SiC is further a competitive candidate as a first wall material in fusion
plasma devices.

A major requirement of  NiH structural material is hydrogen containment.
SiC will resist hydrogen diffusion out of the NiH reactor through the
deployment of a Si surface coat under hydrogen erosion.

The SiC surface facing the hydrogen envelope will erode as carbon combines
with hydrogen in the chemical reaction
SiC + 2H2 => Si  + CH4

A coat of Si will face the hydrogen envelope, and that will erode to the
gas SiH and SiH4.

See

http://ntrs.nasa.gov/archive/nasa/casi.ntrs.nasa.gov/19900001828.pdf

*Hydrogen - Silicon Carbon interaction*

This study was done in the temperature range of 1100C to 1400C.
A Carbon only material will erode though the CH4 reaction.
SiC is a material used for heat exchangers as is carbon. The major
advantage of SiC over carbon is it resistants' to hydrogen erosion.

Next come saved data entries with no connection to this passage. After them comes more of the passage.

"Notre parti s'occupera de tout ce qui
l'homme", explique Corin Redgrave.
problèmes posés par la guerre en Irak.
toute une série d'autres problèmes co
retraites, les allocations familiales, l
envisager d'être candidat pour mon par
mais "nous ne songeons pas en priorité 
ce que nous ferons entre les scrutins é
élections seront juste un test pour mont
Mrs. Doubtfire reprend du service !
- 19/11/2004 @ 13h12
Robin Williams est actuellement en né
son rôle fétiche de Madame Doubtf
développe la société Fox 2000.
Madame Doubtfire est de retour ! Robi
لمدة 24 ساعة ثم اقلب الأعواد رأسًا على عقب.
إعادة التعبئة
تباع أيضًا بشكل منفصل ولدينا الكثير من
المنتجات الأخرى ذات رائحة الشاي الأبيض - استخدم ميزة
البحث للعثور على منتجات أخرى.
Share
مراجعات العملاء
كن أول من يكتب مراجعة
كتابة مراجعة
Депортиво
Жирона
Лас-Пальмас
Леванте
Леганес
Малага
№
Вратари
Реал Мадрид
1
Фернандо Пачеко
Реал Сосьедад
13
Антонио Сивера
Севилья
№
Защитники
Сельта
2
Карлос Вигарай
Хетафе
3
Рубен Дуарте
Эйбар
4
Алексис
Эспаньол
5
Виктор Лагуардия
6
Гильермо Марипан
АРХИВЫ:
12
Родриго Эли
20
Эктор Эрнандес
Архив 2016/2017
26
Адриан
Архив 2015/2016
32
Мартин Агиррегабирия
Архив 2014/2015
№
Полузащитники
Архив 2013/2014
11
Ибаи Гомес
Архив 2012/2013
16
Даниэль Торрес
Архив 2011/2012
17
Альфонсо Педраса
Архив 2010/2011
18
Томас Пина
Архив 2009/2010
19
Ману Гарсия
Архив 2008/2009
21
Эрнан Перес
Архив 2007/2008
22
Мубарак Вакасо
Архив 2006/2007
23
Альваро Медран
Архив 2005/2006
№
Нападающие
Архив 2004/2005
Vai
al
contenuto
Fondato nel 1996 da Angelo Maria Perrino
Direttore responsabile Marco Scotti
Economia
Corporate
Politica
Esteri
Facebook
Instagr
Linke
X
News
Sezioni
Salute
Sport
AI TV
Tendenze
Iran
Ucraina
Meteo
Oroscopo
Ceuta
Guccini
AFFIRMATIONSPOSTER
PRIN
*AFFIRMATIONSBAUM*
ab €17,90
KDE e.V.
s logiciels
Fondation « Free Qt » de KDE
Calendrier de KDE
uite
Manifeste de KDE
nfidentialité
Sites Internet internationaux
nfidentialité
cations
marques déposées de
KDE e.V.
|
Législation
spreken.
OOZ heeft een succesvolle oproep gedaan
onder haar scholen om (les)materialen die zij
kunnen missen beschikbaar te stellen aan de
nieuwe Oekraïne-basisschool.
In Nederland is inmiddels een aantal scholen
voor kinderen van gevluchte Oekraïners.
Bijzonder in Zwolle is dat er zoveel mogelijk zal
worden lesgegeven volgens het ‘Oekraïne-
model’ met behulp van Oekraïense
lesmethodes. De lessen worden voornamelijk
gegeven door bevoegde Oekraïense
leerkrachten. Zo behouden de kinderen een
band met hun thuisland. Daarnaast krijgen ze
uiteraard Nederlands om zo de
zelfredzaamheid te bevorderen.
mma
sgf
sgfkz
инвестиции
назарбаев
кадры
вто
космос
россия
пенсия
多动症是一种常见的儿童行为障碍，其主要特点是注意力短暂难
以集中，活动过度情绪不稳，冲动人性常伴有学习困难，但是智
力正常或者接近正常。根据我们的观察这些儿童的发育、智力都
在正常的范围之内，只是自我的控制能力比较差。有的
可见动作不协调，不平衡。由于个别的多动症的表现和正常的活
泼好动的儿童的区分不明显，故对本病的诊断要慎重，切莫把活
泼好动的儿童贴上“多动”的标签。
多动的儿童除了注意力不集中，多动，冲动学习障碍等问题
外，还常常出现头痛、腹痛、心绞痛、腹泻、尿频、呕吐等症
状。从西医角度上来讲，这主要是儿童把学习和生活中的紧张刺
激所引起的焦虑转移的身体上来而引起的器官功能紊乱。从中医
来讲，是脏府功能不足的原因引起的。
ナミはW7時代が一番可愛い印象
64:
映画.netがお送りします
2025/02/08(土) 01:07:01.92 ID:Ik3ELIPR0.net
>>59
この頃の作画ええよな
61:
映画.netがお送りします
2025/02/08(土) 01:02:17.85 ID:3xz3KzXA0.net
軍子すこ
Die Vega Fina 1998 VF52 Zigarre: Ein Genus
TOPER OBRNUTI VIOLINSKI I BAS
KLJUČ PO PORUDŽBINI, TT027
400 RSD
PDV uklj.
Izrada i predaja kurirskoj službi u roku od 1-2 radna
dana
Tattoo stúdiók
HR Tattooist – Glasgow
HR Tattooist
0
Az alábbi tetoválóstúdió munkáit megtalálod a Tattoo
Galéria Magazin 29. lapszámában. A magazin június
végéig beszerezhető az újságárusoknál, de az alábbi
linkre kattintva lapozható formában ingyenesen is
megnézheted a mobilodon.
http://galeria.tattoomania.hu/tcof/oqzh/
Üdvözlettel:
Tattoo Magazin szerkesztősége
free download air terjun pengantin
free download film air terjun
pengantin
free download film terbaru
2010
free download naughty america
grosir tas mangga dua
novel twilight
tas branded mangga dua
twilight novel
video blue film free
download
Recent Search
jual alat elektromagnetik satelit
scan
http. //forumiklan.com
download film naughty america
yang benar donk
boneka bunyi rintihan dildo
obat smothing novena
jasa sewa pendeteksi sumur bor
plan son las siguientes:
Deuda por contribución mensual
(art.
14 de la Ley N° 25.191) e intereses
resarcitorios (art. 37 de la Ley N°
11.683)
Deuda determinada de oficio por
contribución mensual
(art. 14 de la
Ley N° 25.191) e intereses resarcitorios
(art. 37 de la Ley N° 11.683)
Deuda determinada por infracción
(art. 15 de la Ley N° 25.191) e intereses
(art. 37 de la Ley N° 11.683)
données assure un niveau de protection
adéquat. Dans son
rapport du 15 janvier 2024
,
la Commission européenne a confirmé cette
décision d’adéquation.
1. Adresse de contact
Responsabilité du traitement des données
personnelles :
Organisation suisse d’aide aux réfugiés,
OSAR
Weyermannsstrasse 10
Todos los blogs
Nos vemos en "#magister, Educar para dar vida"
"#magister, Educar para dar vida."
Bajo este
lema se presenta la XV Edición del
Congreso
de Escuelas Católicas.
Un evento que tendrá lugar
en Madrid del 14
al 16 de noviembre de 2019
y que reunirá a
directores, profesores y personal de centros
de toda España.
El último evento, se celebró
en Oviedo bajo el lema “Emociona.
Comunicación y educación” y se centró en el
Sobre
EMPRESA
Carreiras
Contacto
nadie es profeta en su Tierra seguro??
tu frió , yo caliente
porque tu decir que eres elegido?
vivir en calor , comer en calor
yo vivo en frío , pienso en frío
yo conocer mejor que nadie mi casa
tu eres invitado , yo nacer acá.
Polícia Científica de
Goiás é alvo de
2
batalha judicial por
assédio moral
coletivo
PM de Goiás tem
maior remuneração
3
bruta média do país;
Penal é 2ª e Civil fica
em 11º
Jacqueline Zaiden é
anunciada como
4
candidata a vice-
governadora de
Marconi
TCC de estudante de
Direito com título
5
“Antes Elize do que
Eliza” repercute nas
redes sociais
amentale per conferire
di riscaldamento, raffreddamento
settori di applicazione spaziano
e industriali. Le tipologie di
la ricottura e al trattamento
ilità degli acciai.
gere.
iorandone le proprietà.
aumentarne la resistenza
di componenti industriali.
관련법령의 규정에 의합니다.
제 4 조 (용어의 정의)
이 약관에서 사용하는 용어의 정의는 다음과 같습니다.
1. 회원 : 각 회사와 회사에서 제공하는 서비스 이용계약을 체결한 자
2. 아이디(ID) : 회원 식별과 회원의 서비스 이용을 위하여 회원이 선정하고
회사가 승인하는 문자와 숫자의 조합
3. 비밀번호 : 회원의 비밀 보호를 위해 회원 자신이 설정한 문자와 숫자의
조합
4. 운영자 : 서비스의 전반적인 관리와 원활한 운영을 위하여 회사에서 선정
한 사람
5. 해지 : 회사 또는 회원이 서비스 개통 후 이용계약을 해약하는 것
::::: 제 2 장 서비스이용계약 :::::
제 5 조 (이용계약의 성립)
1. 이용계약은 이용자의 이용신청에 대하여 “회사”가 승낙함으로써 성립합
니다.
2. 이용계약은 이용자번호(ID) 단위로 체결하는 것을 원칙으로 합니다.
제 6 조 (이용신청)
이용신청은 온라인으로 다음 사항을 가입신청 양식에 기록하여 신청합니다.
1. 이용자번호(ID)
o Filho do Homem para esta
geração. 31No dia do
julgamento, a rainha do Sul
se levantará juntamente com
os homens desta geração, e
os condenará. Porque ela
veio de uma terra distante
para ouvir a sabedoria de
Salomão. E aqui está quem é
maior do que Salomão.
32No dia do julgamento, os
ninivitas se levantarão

Unlike other metallic structural materials like tungsten, SiC is abundant
with its major cost component being electrical power to sinter SiC from
sand and organic carbon. With the advent of LENR as a electric power
producer, that cost component should be drastically reduced.





On Wed, Mar 26, 2014 at 10:45 AM, Bob Cook <[email protected]> wrote:

>  Axil--
>
> You said: "My belief is, if it can handle fission of U235, it should
> handle LENR."
>
> U-235 fissioning only depends on being around a thermal neutron.  Si-C
> would have to maintain its NAE capability when it gets hot.  A large range
> of operating temperatures for LENR may not be in the cards.  Lets hope it
> is not, since it would imply that the LENR process would not have a
> negative temperature coeff.
>
>  If you are thinking about a dispersion of the NAE within a containment
> structure of Si-C then I would agree with you.  Plain graphite would
> probably work ok also as a containment structure.  .
>
> Bob
>
>
>
>  ----- Original Message -----
> *From:* Axil Axil <[email protected]>
> *To:* vortex-l <[email protected]>
> *Sent:* Tuesday, March 25, 2014 11:40 PM
> *Subject:* [Vo]:Why not Silicon Carbide for the NiH reactor?
>
>  The high sublimation temperature of SiC (approximately 2700 °C) makes it
> at the high end of the insolating ceramic operating temperature range..
> Silicon carbide does not melt at any known pressure. It is also highly
> inert chemically.
>
> Its high thermal conductivity, high electric field breakdown strength and
> high maximum current density make it most promising any type of LENR
> reaction.
>
> SiC also has a very low coefficient of thermal expansion (4.0 × 10-6/K)
> and experiences no phase transitions that would cause discontinuities in
> thermal expansion.
>
> On the downside, In the 1980s and 1990s, silicon carbide was studied in
> several research programs for high-temperature gas turbines in Europe,
> Japan and the United States. The components were intended to replace nickel
> superalloy turbine blades or nozzle vanes. However, none of these projects
> resulted in a production quantity, mainly because of its low impact
> resistance and its low fracture toughness.
>
> Silicon carbide is used in high temperature kilns such as for firing
> ceramics,
>
> Silicon carbide is an important structural  material in TRISO-coated fuel
> particles, the type of nuclear fuel found in high temperature gas cooled
> reactors (such as the Pebble Bed Reactor). A layer of silicon carbide gives
> coated fuel particles structural support and is the main diffusion barrier
> to the release of fission products.
>
> My belief is, if it can handle fission of U235, it should handle LENR.